- The paper presents a novel M-GRPO framework that optimizes multi-agent training through hierarchical credit assignment and specialized role delegation.
- It employs batch alignment and group-relative advantages to normalize heterogeneous rollout frequencies and strengthen policy gradient updates.
- Experimental results show that co-training with trajectory synchronization significantly outperforms traditional main-only configurations on benchmark tasks.
Multi-Agent Deep Research: Training Multi-Agent Systems with M-GRPO
Introduction
The paper introduces a novel framework called Multi-Agent Group Relative Policy Optimization (M-GRPO) designed for training multi-agent systems utilizing LLMs. The approach addresses the challenges intrinsic to vertical multi-agent systems, where distinct LLMs are integrated for separate agents specialized in different roles. This methodology eschews conventional unified training and instead leverages a hierarchical structure intended to maintain hierarchical credit assignment and trajectory alignment. The main agent acts as a planner delegating roles to sub-agents specialized in multi-turn tool enactments.
Figure 1: System workflow with coordinated main and sub-agents.
Methodology
M-GRPO Framework: Central to this approach is M-GRPO, a hierarchical policy optimization mechanism that respects inter-agent role distinctions and adaptation. It resolves the imbalance between leader and subordinate agents in terms of rollout frequencies by aligning heterogeneous trajectories through fixed-size batch generation despite varying sub-agent invocation rates.
Figure 2: One rollout with nested $\mathcal{M\!\to\!\mathcal{S}$ interactions.
Policy Advantage Mechanism: M-GRPO employs group-relative advantages to ensure hierarchical credit assignment, supporting both the main agent's and sub-agent's optimization independently and collectively. The design accommodates decentralized architecture while providing scalability without cross-server backpropagation, by sharing minimal statistics across agent servers.
Figure 3: Workflow of the decoupled two-agent architecture with M-GRPO.
Trajectory Alignment: Variable sub-agent invocations are normalized by adopting a batch alignment scheme that standardizes invocation counts across rollouts, enabling efficient policy gradient updates.
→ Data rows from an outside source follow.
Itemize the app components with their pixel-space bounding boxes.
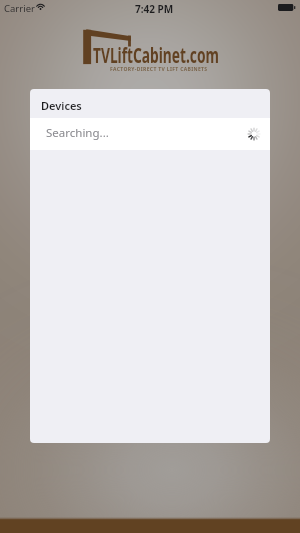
- other: Battery full: [278, 4, 295, 11]
- button[interactable]: Searching...: [30, 118, 270, 150]
- staticText: 7:42 PM: [135, 2, 174, 16]
- other: TV Lift Cabinet logo: [83, 29, 131, 65]
- staticText: Devices: [41, 98, 82, 113]
- staticText: Searching...: [46, 125, 109, 141]
- staticText: Carrier: [4, 2, 35, 15]
- other: Wi-Fi signal: [36, 3, 45, 10]
- staticText: FACTORY-DIRECT TV LIFT CABINETS: [110, 66, 208, 73]
- staticText: TVLiftCabinet.com: [93, 41, 219, 70]
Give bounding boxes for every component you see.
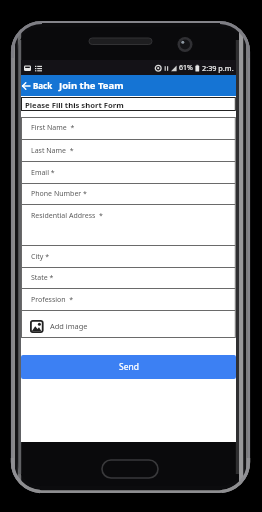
staticText: Send: [119, 361, 139, 373]
staticText: 61%: [179, 63, 193, 73]
staticText: Join the Team: [59, 79, 124, 92]
button[interactable]: Back: [21, 75, 53, 96]
staticText: Residential Address *: [31, 211, 103, 221]
staticText: First Name *: [31, 123, 75, 133]
button[interactable]: Phone Number *: [21, 183, 236, 205]
button[interactable]: State *: [21, 267, 236, 289]
staticText: State *: [31, 273, 54, 283]
staticText: Last Name *: [31, 146, 74, 156]
button[interactable]: First Name *: [21, 117, 236, 140]
button[interactable]: Email *: [21, 162, 236, 184]
staticText: Phone Number *: [31, 189, 87, 199]
staticText: Please Fill this short Form: [25, 100, 124, 110]
staticText: Add image: [50, 321, 88, 331]
button[interactable]: Profession *: [21, 289, 236, 311]
button[interactable]: [21, 310, 236, 338]
button[interactable]: City *: [21, 246, 236, 268]
staticText: Profession *: [31, 295, 74, 305]
staticText: City *: [31, 252, 50, 262]
staticText: Email *: [31, 168, 55, 178]
button[interactable]: Send: [21, 355, 236, 379]
staticText: 2:39 p.m.: [202, 63, 234, 73]
button[interactable]: Residential Address *: [21, 205, 236, 246]
staticText: Back: [33, 80, 53, 91]
button[interactable]: Last Name *: [21, 140, 236, 162]
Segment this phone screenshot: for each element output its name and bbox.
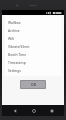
button[interactable]: Vibrate/Silent — [5, 42, 61, 50]
staticText: Wallbox — [8, 20, 21, 24]
button[interactable]: Back — [9, 105, 20, 116]
button[interactable]: Wifi — [5, 34, 61, 42]
staticText: Settings — [8, 68, 21, 72]
staticText: Timestamp — [8, 60, 26, 64]
button[interactable]: Home — [28, 105, 39, 116]
staticText: OK — [31, 82, 36, 87]
button[interactable]: Wallbox — [5, 18, 61, 26]
button[interactable]: Archive — [5, 26, 61, 34]
button[interactable]: Booth Time — [5, 50, 61, 58]
staticText: Vibrate/Silent — [8, 44, 30, 48]
staticText: Wifi — [8, 36, 15, 40]
staticText: Archive — [8, 28, 20, 32]
button[interactable]: Timestamp — [5, 58, 61, 66]
button[interactable]: Recent apps — [46, 105, 57, 116]
staticText: Booth Time — [8, 52, 27, 56]
button[interactable]: Settings — [5, 66, 61, 74]
button[interactable]: OK — [21, 81, 45, 88]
This practice aids in maintaining on-policy dynamics crucial for training reliability and efficacy.
Figure 4: Trajectory alignment for batch training with variable sub-agent invocations.
Experimental Results
Two-Stage Training Curriculum: The experimentation commences with a two-stage curriculum, fostering both format learning and collaborative capability in the system. Stage 1 establishes foundational format competencies with simple dataset training, demonstrating substantial rewards acquisition.
Figure 5: Reward curve during Stage 1 RL training on simple data.
Benchmark Evaluation: During Stage 2, co-training of agent systems, evaluated over benchmarks such as GAIA, XBench-DeepSearch, and WebWalkerQA, consistently outperformed the single-agent and main-only configurations, affirming the efficacy of joint optimization approaches in real-world task scenarios.
Figure 6: Benchmark performance during Stage 2 training.
Training Configuration Ablation: Investigations comparing configurations during Stage 2 highlight that co-training facilitates higher rewards than main-only approaches, underscoring the superiority of synchronized multi-agent behaviors in collaborative problem-solving.
Figure 7: Stage 2 RL learning curves on challenging data.
Trajectory Synchronization Impacts: The study further confirms the advantage of trajectory synchronization strategies, which uphold policy-data correspondence and mitigate volatile training dynamics, contributing to enhanced learning stability.
Figure 8: Stage 2 RL learning curves comparing implementations with and without trajectory synchronization.
Conclusion
The findings elucidate the substantial improvements brought about by M-GRPO in tool-enhanced reasoning tasks, accentuating the value of specialized role training over traditional approaches. By prioritizing hierarchical credit assignment and trajectory alignment, M-GRPO not only augments the reliability of LLM-driven multi-agent frameworks but also enables application in complex, real-world scenarios requiring diverse skill sets. The paradigm shift facilitated by this approach suggests promising avenues for future research in AI-driven collaborative systems.